4 giugno 2011

pubblicato da: Redazione PetPassion

Sono più di centomila gli animali da sterilizzare in sole cinque regioni italiane, quelle più problematiche: arginare gli abbandoni è prioritario. Serve uno scatto in avanti nella campagna di sterilizzazione dei cani randagi, specialmente nelle regioni del centro e sud Italia, dove sono ancora oltre mezzo milione gli esemplari di cani da sottoporre a sterilizzazione […]

Cani randagi sul lungotevere romano

Cani randagi sul lungotevere romano

Sono più di centomila gli animali da sterilizzare in sole cinque regioni italiane, quelle più problematiche: arginare gli abbandoni è prioritario.

Serve uno scatto in avanti nella campagna di sterilizzazione dei cani randagi, specialmente nelle regioni del centro e sud Italia, dove sono ancora oltre mezzo milione gli esemplari di cani da sottoporre a sterilizzazione obbligatoria. In particolare, la situazione più grave si conferma in cinque regioni: Puglia, Campania, Lazio, Sicilia e Sardegna, in cui la presenza della popolazione randagia canina è ancora notevole e purtroppo la filiazione dei cani randagi e di quelli abbandonati ogni anno produce un incremento ulteriore, pur se contenuto.
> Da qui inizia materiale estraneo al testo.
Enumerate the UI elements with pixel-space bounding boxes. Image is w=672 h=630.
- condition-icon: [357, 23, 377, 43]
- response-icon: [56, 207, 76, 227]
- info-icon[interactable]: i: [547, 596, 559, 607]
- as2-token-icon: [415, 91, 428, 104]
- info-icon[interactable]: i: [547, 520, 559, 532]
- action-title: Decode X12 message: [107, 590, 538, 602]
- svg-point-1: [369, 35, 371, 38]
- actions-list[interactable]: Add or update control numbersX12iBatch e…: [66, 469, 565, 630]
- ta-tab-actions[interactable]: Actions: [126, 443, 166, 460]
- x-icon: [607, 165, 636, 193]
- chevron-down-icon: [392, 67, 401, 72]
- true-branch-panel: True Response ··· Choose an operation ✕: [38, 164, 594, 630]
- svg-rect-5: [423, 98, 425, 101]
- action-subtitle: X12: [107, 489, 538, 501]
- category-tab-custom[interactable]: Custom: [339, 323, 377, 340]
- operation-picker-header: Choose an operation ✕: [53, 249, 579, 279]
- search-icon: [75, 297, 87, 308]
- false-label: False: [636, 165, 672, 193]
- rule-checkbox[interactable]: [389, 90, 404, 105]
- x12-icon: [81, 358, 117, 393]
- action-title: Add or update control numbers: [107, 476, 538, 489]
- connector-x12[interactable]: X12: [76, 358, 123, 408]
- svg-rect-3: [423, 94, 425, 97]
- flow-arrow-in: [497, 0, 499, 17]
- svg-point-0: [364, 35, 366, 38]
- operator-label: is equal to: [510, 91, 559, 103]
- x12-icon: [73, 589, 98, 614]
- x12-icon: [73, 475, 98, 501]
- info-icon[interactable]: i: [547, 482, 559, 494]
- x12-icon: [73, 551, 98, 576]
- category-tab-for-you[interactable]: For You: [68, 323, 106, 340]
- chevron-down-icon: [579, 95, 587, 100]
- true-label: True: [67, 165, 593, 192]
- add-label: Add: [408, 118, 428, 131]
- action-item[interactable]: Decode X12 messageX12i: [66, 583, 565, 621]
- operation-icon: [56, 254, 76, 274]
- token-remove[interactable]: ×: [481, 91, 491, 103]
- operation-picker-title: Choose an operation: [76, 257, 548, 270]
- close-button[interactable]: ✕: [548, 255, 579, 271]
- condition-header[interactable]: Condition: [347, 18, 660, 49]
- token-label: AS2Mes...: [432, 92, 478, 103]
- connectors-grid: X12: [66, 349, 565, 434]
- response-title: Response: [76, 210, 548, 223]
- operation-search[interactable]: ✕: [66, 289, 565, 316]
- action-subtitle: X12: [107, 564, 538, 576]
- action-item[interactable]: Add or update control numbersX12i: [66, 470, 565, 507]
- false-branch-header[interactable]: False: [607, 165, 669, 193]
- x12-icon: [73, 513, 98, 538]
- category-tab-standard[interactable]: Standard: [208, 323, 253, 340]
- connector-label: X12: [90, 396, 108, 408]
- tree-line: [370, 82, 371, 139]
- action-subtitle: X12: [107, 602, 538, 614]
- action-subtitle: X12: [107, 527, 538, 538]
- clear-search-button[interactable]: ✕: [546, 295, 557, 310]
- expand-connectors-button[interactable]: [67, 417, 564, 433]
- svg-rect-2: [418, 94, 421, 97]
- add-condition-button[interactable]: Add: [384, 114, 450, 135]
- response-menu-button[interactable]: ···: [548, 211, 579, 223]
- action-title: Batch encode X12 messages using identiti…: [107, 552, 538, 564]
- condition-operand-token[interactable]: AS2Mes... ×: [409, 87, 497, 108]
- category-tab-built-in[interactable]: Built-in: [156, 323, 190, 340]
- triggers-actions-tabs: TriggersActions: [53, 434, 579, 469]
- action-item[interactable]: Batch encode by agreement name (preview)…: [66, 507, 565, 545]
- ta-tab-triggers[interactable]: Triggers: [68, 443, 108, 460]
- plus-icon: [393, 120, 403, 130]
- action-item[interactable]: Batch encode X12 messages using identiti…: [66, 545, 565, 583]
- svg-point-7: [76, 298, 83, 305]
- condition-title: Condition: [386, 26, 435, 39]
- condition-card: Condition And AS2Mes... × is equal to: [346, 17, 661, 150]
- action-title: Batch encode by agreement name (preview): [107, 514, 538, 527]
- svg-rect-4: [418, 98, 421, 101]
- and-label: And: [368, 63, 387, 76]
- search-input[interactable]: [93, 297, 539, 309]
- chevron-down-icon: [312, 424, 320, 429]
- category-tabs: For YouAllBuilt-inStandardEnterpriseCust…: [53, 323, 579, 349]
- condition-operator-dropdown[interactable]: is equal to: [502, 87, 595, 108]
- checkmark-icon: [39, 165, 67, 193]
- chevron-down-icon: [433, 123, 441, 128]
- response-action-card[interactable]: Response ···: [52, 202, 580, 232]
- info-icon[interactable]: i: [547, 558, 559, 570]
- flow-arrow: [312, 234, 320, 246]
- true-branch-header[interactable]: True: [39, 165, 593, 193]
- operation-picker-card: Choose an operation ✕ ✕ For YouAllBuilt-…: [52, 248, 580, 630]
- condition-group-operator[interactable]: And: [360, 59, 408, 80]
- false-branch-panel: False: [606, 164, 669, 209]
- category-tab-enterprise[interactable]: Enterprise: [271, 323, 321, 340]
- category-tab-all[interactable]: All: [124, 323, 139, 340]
E’ quindi necessario far partire una seria campagna per la sterilizzazione dei cani randagi, ivi compresi quelli non presenti nei canili. In particolare, al sud occorre procedere in maniera spedita con le sterilizzazioni di almeno 100.000 randagi l’anno nelle cinque regioni dove il fenomeno del randagismo è ancora diffuso, e allo stesso tempo occorre arginare il fenomeno degli abbandoni, che riguarda molto spesso i cuccioli e i cani giovani. Tanti vengono abbandonati dopo l’acquisto natalizio, ma vi sono anche molte cucciolate di cani pastori (specialmente maremmani) lasciate a se stesse dai pastori durante la transumanza e questo è un fenomeno tipico che si ripete da anni nella Maremma toscana, in Abruzzo e nell’alto Lazio.
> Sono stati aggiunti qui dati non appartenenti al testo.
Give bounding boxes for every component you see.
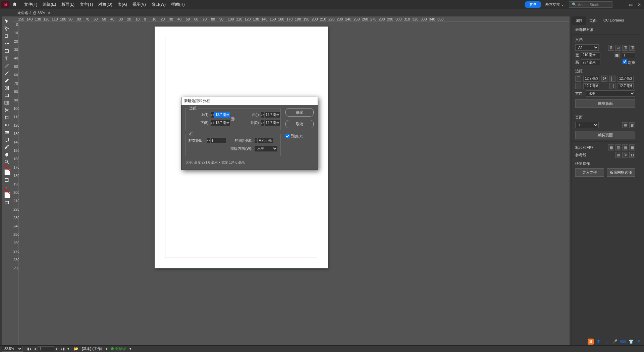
free-transform-tool[interactable] [2, 114, 11, 121]
open-icon[interactable]: 📂 [74, 347, 78, 351]
home-icon[interactable] [12, 2, 17, 8]
margin-right-input[interactable] [618, 83, 634, 89]
adjust-layout-button[interactable]: 调整版面 [575, 99, 635, 108]
menu-file[interactable]: 文件(F) [21, 0, 40, 9]
prev-page-icon[interactable]: ◂ [33, 347, 37, 351]
height-input[interactable] [581, 59, 600, 65]
menu-window[interactable]: 窗口(W) [149, 0, 168, 9]
error-dropdown-icon[interactable]: ▾ [129, 347, 131, 351]
dlg-direction-select[interactable]: 水平 [254, 145, 278, 152]
binding-rtl-icon[interactable]: ◫ [629, 45, 635, 51]
spinner-icon[interactable]: ▲▼ [211, 112, 214, 118]
ruler-icon-3[interactable]: ▤ [622, 144, 628, 150]
dlg-inside-input[interactable] [264, 112, 280, 118]
new-page-icon[interactable]: ⊞ [622, 122, 628, 128]
note-tool[interactable] [2, 136, 11, 143]
gradient-swatch-tool[interactable] [2, 121, 11, 129]
page-dropdown-icon[interactable]: ▾ [66, 347, 70, 351]
margin-left-input[interactable] [618, 76, 634, 82]
spinner-icon[interactable]: ▲▼ [254, 137, 258, 143]
edit-pages-button[interactable]: 编辑页面 [575, 131, 635, 139]
tab-cclibraries[interactable]: CC Libraries [600, 16, 627, 25]
direct-selection-tool[interactable] [2, 25, 11, 33]
width-input[interactable] [581, 52, 600, 58]
facing-pages-checkbox[interactable] [623, 59, 627, 64]
pencil-tool[interactable] [2, 77, 11, 84]
zoom-select[interactable]: 82.5% [2, 346, 23, 352]
menu-view[interactable]: 视图(V) [130, 0, 149, 9]
profile-dropdown-icon[interactable]: ▾ [106, 347, 108, 351]
screen-mode-icon[interactable] [2, 199, 11, 207]
link-margins-icon[interactable]: ⛓ [601, 76, 607, 82]
ruler-vertical[interactable]: 0102030405060708090100110120130140150160… [13, 22, 19, 345]
pages-icon[interactable]: ▦ [614, 52, 620, 58]
dlg-outside-input[interactable] [264, 120, 280, 126]
content-collector-tool[interactable] [2, 47, 11, 55]
next-page-icon[interactable]: ▸ [55, 347, 59, 351]
scissors-tool[interactable] [2, 106, 11, 114]
window-maximize[interactable]: ▭ [627, 2, 634, 7]
fill-swatch[interactable] [4, 169, 10, 175]
orientation-select[interactable]: 水平 [586, 90, 635, 97]
menu-help[interactable]: 帮助(H) [168, 0, 187, 9]
ime-punct-icon[interactable]: ， [604, 339, 610, 345]
spinner-icon[interactable]: ▲▼ [261, 112, 264, 118]
tab-pages[interactable]: 页面 [586, 16, 600, 25]
dlg-preview-checkbox[interactable] [285, 134, 290, 138]
rectangle-frame-tool[interactable] [2, 84, 11, 92]
tab-properties[interactable]: 属性 [572, 16, 586, 25]
ruler-icon-1[interactable]: ▦ [608, 144, 614, 150]
ruler-icon-2[interactable]: ▥ [615, 144, 621, 150]
dlg-bottom-input[interactable] [214, 120, 230, 126]
close-tab-icon[interactable]: × [48, 11, 50, 15]
orientation-landscape-icon[interactable]: ▭ [615, 45, 621, 51]
grid-options-button[interactable]: 版面网格选项 [607, 168, 636, 177]
window-minimize[interactable]: — [619, 2, 625, 7]
workspace-switcher[interactable]: 基本功能 ⌄ [545, 2, 564, 7]
window-close[interactable]: ✕ [636, 2, 643, 7]
right-dock-strip[interactable] [639, 16, 644, 345]
ruler-icon-4[interactable]: ▦ [629, 144, 635, 150]
ime-mic-icon[interactable]: 🎤 [612, 339, 618, 345]
none-swatch[interactable] [4, 192, 10, 198]
line-tool[interactable] [2, 62, 11, 70]
canvas-viewport[interactable] [19, 22, 570, 345]
dlg-colcount-input[interactable] [210, 137, 226, 143]
delete-page-icon[interactable]: 🗑 [629, 122, 635, 128]
menu-edit[interactable]: 编辑(E) [40, 0, 59, 9]
zoom-tool[interactable] [2, 158, 11, 166]
last-page-icon[interactable]: ▸▮ [60, 347, 66, 351]
formatting-container-icon[interactable] [2, 176, 11, 184]
ime-lang-icon[interactable]: 中 [596, 339, 602, 345]
spinner-icon[interactable]: ▲▼ [211, 120, 214, 126]
guide-icon-1[interactable]: ⊞ [615, 152, 621, 158]
selection-tool[interactable] [2, 18, 11, 25]
dlg-cancel-button[interactable]: 取消 [285, 120, 314, 128]
grid-tool[interactable] [2, 99, 11, 106]
type-tool[interactable] [2, 55, 11, 62]
dlg-ok-button[interactable]: 确定 [285, 108, 314, 117]
sogou-icon[interactable]: S [588, 339, 594, 345]
pages-count-input[interactable] [622, 52, 635, 58]
guide-icon-2[interactable]: ⇲ [622, 152, 628, 158]
menu-layout[interactable]: 版面(L) [59, 0, 77, 9]
orientation-portrait-icon[interactable]: ▯ [608, 45, 614, 51]
page-tool[interactable] [2, 33, 11, 40]
first-page-icon[interactable]: ▮◂ [26, 347, 32, 351]
guide-icon-3[interactable]: ⊟ [629, 152, 635, 158]
ime-toolbox-icon[interactable]: ⊞ [636, 339, 642, 345]
stock-search[interactable]: 🔍 Adobe Stock [569, 1, 612, 8]
rectangle-tool[interactable] [2, 92, 11, 99]
margin-top-input[interactable] [583, 76, 599, 82]
document-tab[interactable]: 未命名-1 @ 83% × [15, 10, 53, 16]
spinner-icon[interactable]: ▲▼ [207, 137, 210, 143]
share-button[interactable]: 共享 [525, 1, 541, 8]
page-preset-select[interactable]: A4 [575, 44, 599, 51]
ime-skin-icon[interactable]: 👕 [628, 339, 634, 345]
eyedropper-tool[interactable] [2, 143, 11, 151]
binding-ltr-icon[interactable]: ◫ [622, 45, 628, 51]
margin-bottom-input[interactable] [583, 83, 599, 89]
menu-object[interactable]: 对象(O) [96, 0, 115, 9]
gradient-tool[interactable] [2, 129, 11, 136]
ime-keyboard-icon[interactable]: ⌨ [620, 339, 626, 345]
“Solo con un piano quinquennale che sia finanziato con un fondo certo europeo possiamo arrivare nel giro di sei o sette anni a risolvere la questione del randagismo in Italia e nel resto dei paesi europei,” afferma Lorenzo Croce, presidente nazionale di AIDAA. “Respingiamo duramente invece le varie proposte che ogni tanto si levano da diverse parti e che parlano seppur timidamente di reintrodurre l’eutanasia già presente nelle perreras spagnole come forma di controllo del randagismo anche in Italia. E’ una vergogna solamente poter pensare di tornare ad ammazzare i cani ed i gatti, quello che serve invece è potenziare le campagne di adozione dei cani presenti nei canili italiani e le sterilizzazioni della popolazione canina randagia, e allo stesso tempo ridurre sensibilmente il commercio di animali, in particolare di cani e gatti il cui 20% viene poi abbandonato nel corso del primo anno di vita dell’animale”.